6. Heights Boulevard
Sure, it's a high-traffic road. But it's also one of the only places in the city that have a wide enough bike lane separating cyclists from cars. On both sides, the right lane is wide enough for parked cars, recycling bins and bicyclists to co-exist with plenty of room, as cyclist Jamie Salinas told us. If bikers coming from the Heights want easy access to downtown, then there's also the Heights Biking Trail that crosses Heights Boulevard at 7th Street. It goes on a diagonal underneath the Katy Freeway, then east under 1-45 and gets you right to the University of Houston – Downtown.
5. McKinney Street
There's no bike lane at all — but apparently pretty much no cars ever drive on this four-lane street, according to some cyclists who frequent it. If you're trekking through East Downtown, then McKinney can get you to a lot of relevant venues, such as 8th Wonder Brewery, BBVA Compass Stadium, Warehouse Live and many new nearby bars and clubs.
4. Washington Avenue
It's a shared bike lane on the right, meaning there's no guarantee that during heavy traffic cyclists won't be riding next to, in front of and behind cars. But as long as it's not rush hour, cyclists we talked to said it's great for riding in groups — perhaps all the way into downtown — and cars seem to be used to encountering cyclists and not getting too close to them when passing.

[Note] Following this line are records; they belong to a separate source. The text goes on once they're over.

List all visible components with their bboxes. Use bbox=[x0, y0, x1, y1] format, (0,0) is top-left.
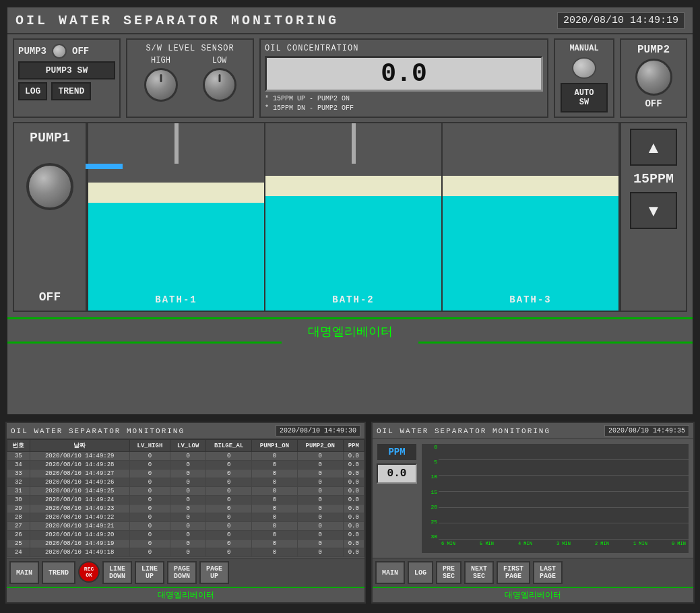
log-panel-title: OIL WATER SEPARATOR MONITORING bbox=[11, 427, 185, 435]
trend-next-sec-button[interactable]: NEXTSEC bbox=[464, 561, 494, 584]
pump2-box: PUMP2 OFF bbox=[620, 38, 687, 118]
oil-display: 0.0 bbox=[265, 56, 543, 92]
manual-led bbox=[572, 57, 596, 79]
table-cell: 0 bbox=[129, 478, 170, 487]
oil-note1: * 15PPM UP - PUMP2 ON bbox=[265, 94, 543, 104]
auto-sw-button[interactable]: AUTOSW bbox=[561, 83, 608, 112]
table-cell: 0 bbox=[206, 452, 252, 461]
table-cell: 0 bbox=[252, 548, 298, 557]
chart-x-axis: 6 MIN5 MIN4 MIN3 MIN2 MIN1 MIN0 MIN bbox=[439, 540, 689, 553]
table-cell: 2020/08/10 14:49:24 bbox=[30, 496, 129, 505]
trend-main-button[interactable]: MAIN bbox=[375, 561, 405, 584]
trend-panel-datetime: 2020/08/10 14:49:35 bbox=[604, 425, 689, 437]
table-cell: 0 bbox=[297, 461, 343, 470]
table-cell: 0 bbox=[297, 505, 343, 513]
table-cell: 0 bbox=[129, 470, 170, 478]
log-panel: OIL WATER SEPARATOR MONITORING 2020/08/1… bbox=[5, 422, 366, 604]
table-cell: 0 bbox=[129, 531, 170, 540]
table-cell: 0 bbox=[170, 478, 206, 487]
trend-button[interactable]: TREND bbox=[51, 82, 91, 100]
main-title-bar: OIL WATER SEPARATOR MONITORING 2020/08/1… bbox=[7, 7, 693, 34]
log-header-row: 번호날짜LV_HIGHLV_LOWBILGE_ALPUMP1_ONPUMP2_O… bbox=[7, 440, 364, 452]
log-main-button[interactable]: MAIN bbox=[9, 561, 39, 584]
log-button[interactable]: LOG bbox=[18, 82, 47, 100]
table-cell: 0 bbox=[206, 505, 252, 513]
table-cell: 0 bbox=[129, 496, 170, 505]
table-cell: 2020/08/10 14:49:29 bbox=[30, 452, 129, 461]
ppm-down-button[interactable]: ▼ bbox=[630, 192, 677, 229]
table-cell: 31 bbox=[7, 487, 30, 496]
table-row: 282020/08/10 14:49:22000000.0 bbox=[7, 513, 364, 522]
log-page-up-button[interactable]: PAGEUP bbox=[199, 561, 229, 584]
table-cell: 0 bbox=[170, 461, 206, 470]
pump3-box: PUMP3 OFF PUMP3 SW LOG TREND bbox=[13, 38, 121, 118]
table-cell: 0 bbox=[170, 496, 206, 505]
table-cell: 0 bbox=[252, 478, 298, 487]
bath3-label: BATH-3 bbox=[443, 294, 618, 305]
log-page-down-button[interactable]: PAGEDOWN bbox=[167, 561, 197, 584]
sw-high-knob[interactable] bbox=[144, 68, 178, 102]
log-line-down-button[interactable]: LINEDOWN bbox=[102, 561, 132, 584]
table-cell: 0 bbox=[297, 513, 343, 522]
log-col-header: PPM bbox=[343, 440, 364, 452]
pump2-status: OFF bbox=[645, 98, 662, 109]
table-cell: 0 bbox=[129, 461, 170, 470]
log-trend-button[interactable]: TREND bbox=[42, 561, 75, 584]
table-cell: 0 bbox=[129, 487, 170, 496]
table-cell: 2020/08/10 14:49:22 bbox=[30, 513, 129, 522]
table-cell: 0 bbox=[170, 505, 206, 513]
chart-grid-line bbox=[439, 507, 689, 508]
pump1-box: PUMP1 OFF bbox=[13, 122, 87, 312]
table-cell: 0 bbox=[297, 548, 343, 557]
table-cell: 2020/08/10 14:49:23 bbox=[30, 505, 129, 513]
table-cell: 0.0 bbox=[343, 487, 364, 496]
table-cell: 0 bbox=[170, 531, 206, 540]
trend-title-bar: OIL WATER SEPARATOR MONITORING 2020/08/1… bbox=[373, 423, 693, 439]
table-cell: 2020/08/10 14:49:21 bbox=[30, 522, 129, 531]
table-cell: 0.0 bbox=[343, 540, 364, 548]
table-cell: 2020/08/10 14:49:26 bbox=[30, 478, 129, 487]
log-body: 352020/08/10 14:49:29000000.0342020/08/1… bbox=[7, 452, 364, 557]
table-row: 272020/08/10 14:49:21000000.0 bbox=[7, 522, 364, 531]
pump2-knob[interactable] bbox=[635, 59, 672, 96]
bath-2: BATH-2 bbox=[265, 123, 443, 311]
main-datetime: 2020/08/10 14:49:19 bbox=[557, 12, 685, 29]
trend-pre-sec-button[interactable]: PRESEC bbox=[436, 561, 462, 584]
pump1-knob[interactable] bbox=[26, 163, 73, 210]
table-cell: 0 bbox=[252, 540, 298, 548]
chart-y-label: 10 bbox=[423, 474, 437, 480]
table-cell: 0 bbox=[252, 470, 298, 478]
table-cell: 0 bbox=[129, 452, 170, 461]
bath2-foam bbox=[265, 176, 441, 196]
chart-y-axis: 302520151050 bbox=[422, 444, 439, 540]
bath2-pipe bbox=[352, 123, 356, 164]
log-line-up-button[interactable]: LINEUP bbox=[135, 561, 164, 584]
log-rec-ok-button[interactable]: RECOK bbox=[78, 561, 100, 583]
trend-first-page-button[interactable]: FIRSTPAGE bbox=[497, 561, 530, 584]
chart-x-label: 2 MIN bbox=[595, 541, 609, 552]
log-col-header: 번호 bbox=[7, 440, 30, 452]
table-cell: 0 bbox=[297, 478, 343, 487]
pump3-status: OFF bbox=[72, 46, 89, 57]
pump1-status: OFF bbox=[39, 290, 61, 304]
table-cell: 0 bbox=[297, 470, 343, 478]
ppm-up-button[interactable]: ▲ bbox=[630, 129, 677, 166]
table-cell: 2020/08/10 14:49:27 bbox=[30, 470, 129, 478]
trend-panel-title: OIL WATER SEPARATOR MONITORING bbox=[377, 427, 550, 435]
ppm-setting-label: 15PPM bbox=[633, 171, 674, 187]
bath-3: BATH-3 bbox=[443, 123, 618, 311]
table-cell: 0 bbox=[206, 531, 252, 540]
pump3-header: PUMP3 OFF bbox=[18, 44, 115, 59]
trend-last-page-button[interactable]: LASTPAGE bbox=[533, 561, 563, 584]
sw-low-knob[interactable] bbox=[203, 68, 236, 102]
pump3-btn-row: LOG TREND bbox=[18, 82, 115, 100]
table-cell: 0 bbox=[129, 540, 170, 548]
chart-x-label: 1 MIN bbox=[633, 541, 647, 552]
sw-high-label: HIGH bbox=[151, 56, 170, 65]
trend-log-button[interactable]: LOG bbox=[408, 561, 433, 584]
pump1-label: PUMP1 bbox=[30, 130, 70, 146]
chart-x-label: 0 MIN bbox=[672, 541, 686, 552]
manual-box: MANUAL AUTOSW bbox=[554, 38, 614, 118]
pump3-sw-button[interactable]: PUMP3 SW bbox=[18, 61, 115, 79]
bath2-water bbox=[265, 196, 441, 311]
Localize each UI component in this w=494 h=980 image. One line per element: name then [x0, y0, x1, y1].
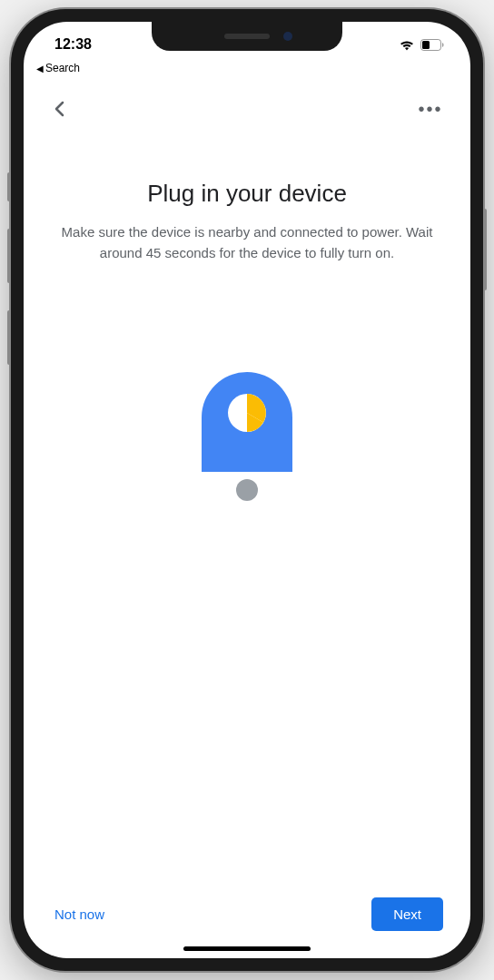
- status-time: 12:38: [54, 36, 92, 53]
- more-options-button[interactable]: •••: [412, 91, 449, 127]
- next-button[interactable]: Next: [371, 897, 443, 931]
- back-app-label: Search: [45, 62, 80, 74]
- phone-screen: 12:38: [24, 22, 470, 958]
- battery-icon: [420, 39, 445, 51]
- back-button[interactable]: [42, 91, 78, 127]
- back-arrow-small-icon: ◀: [36, 64, 44, 74]
- phone-frame: 12:38: [11, 9, 483, 971]
- bell-device-icon: [193, 363, 301, 508]
- page-title: Plug in your device: [51, 180, 443, 208]
- notch: [152, 22, 342, 51]
- svg-rect-1: [422, 41, 430, 49]
- chevron-left-icon: [49, 98, 71, 120]
- page-subtitle: Make sure the device is nearby and conne…: [51, 222, 443, 263]
- svg-point-3: [236, 479, 258, 501]
- app-header: •••: [24, 76, 470, 134]
- device-illustration: [51, 263, 443, 897]
- home-indicator[interactable]: [183, 946, 311, 951]
- wifi-icon: [399, 39, 415, 51]
- more-horizontal-icon: •••: [418, 99, 442, 120]
- content-area: Plug in your device Make sure the device…: [24, 134, 470, 897]
- not-now-button[interactable]: Not now: [51, 897, 108, 931]
- back-to-app-button[interactable]: ◀ Search: [24, 62, 470, 76]
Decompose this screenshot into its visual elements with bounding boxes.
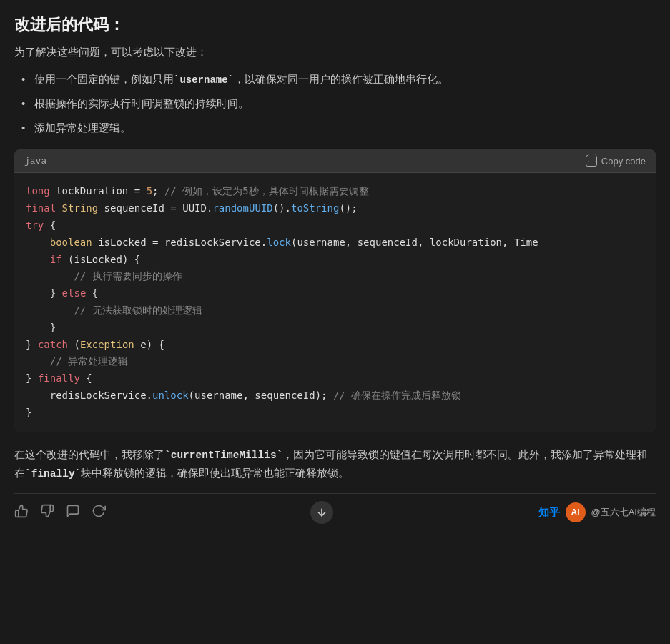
refresh-icon[interactable] [92, 504, 106, 522]
brand-info: 知乎 AI @五六七AI编程 [538, 502, 656, 522]
copy-code-button[interactable]: Copy code [586, 155, 646, 167]
bullet-list: 使用一个固定的键，例如只用`username`，以确保对同一用户的操作被正确地串… [14, 71, 656, 137]
code-header: java Copy code [14, 149, 656, 173]
copy-label: Copy code [601, 156, 646, 167]
list-item: 根据操作的实际执行时间调整锁的持续时间。 [21, 95, 656, 112]
dislike-icon[interactable] [40, 504, 54, 522]
brand-name: @五六七AI编程 [591, 506, 656, 519]
download-button[interactable] [310, 501, 333, 524]
list-item: 使用一个固定的键，例如只用`username`，以确保对同一用户的操作被正确地串… [21, 71, 656, 88]
brand-avatar: AI [566, 502, 586, 522]
section-title: 改进后的代码： [14, 14, 656, 36]
page-container: 改进后的代码： 为了解决这些问题，可以考虑以下改进： 使用一个固定的键，例如只用… [0, 0, 670, 534]
code-pre: long lockDuration = 5; // 例如，设定为5秒，具体时间根… [26, 183, 644, 421]
list-item: 添加异常处理逻辑。 [21, 119, 656, 137]
like-icon[interactable] [14, 504, 29, 522]
comment-icon[interactable] [66, 504, 80, 522]
code-lang: java [24, 156, 46, 167]
zhihu-logo: 知乎 [538, 506, 560, 520]
action-icons [14, 504, 106, 522]
intro-text: 为了解决这些问题，可以考虑以下改进： [14, 46, 656, 59]
bottom-text: 在这个改进的代码中，我移除了`currentTimeMillis`，因为它可能导… [14, 446, 656, 484]
copy-icon [586, 155, 597, 167]
code-block-wrapper: java Copy code long lockDuration = 5; //… [14, 149, 656, 431]
code-body: long lockDuration = 5; // 例如，设定为5秒，具体时间根… [14, 173, 656, 431]
bottom-bar: 知乎 AI @五六七AI编程 [14, 493, 656, 527]
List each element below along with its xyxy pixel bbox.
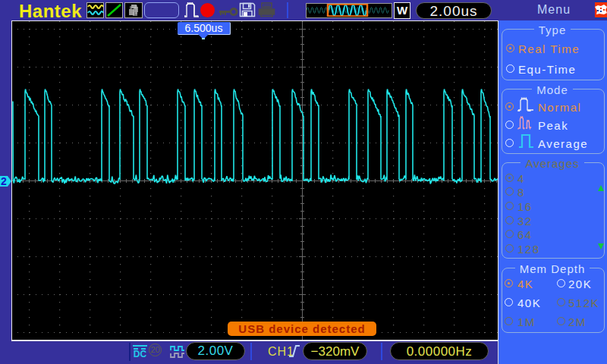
svg-text:2: 2 — [1, 175, 7, 187]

It probably helps that the City of Houston put up signs every few blocks to remind drivers to “share the road.” Kubosh, however, said he's concerned that the occasional parked car in that lane can cause safety issues for cyclists having to merge into the left lane to get around it, and that he wants to do something about that.
3. Navigation Boulevard
It's safe and empty enough that, according to Judith Cruz Villareal, plenty of cyclists use it for training and learning to ride faster. Cruz Villareal said it's solid from Jensen Drive all the way to Harrisburg Boulevard, the northernmost part of East Downtown. Another rider, Brian Rodriguez, described it this way: “If you're riding with a group of people, you can take up a whole lane without affecting traffic. There may be a couple train tracks here and there, but it's mostly flat and straight with very few potholes.” It's also right near the Buffalo Bayou trail, should you decide to take the more scenic route.
2. La Branch Street
If you're needing to ride from downtown into Midtown, then La Branch is probably one of the less traveled streets and a safer bet than most, cyclists told us. Once you pass through St. Joseph Medical Center, it's pretty much smooth sailing, and it's a great route for Houston Community College students to take to class. A couple of riders, including Angie Cabrera, said that if you're cycling past HCC, it's best to take a right and continue a couple of blocks until you hit Caroline Street, which runs parallel to La Branch. You can take that all the way through the Museum District to the Houston Zoo and Hermann Park.
1. Leeland Street
Another street taking you through East Downtown that doesn't have a lot of drivers on it, cyclists said. From the Toyota Center, Rodriguez said, you can get to some solid coffee shops or restaurants on the east side. Once you hit Lockwood, Leeland turns into Telephone Street, which Rodriguez said he still feels comfortable riding on south toward I-45, which will get you a few blocks away from the University of Houston main campus. "Most of the drivers on the east side are pretty nice," Rodriguez said.
In fact, one Critical Mass ride leader told us that, when they ride through the East Side, they rarely ever encounter any backlash from angry drivers. "It's more like a parade," he said, "with people outside of their homes waving."
If only the rest of Houston were the same way.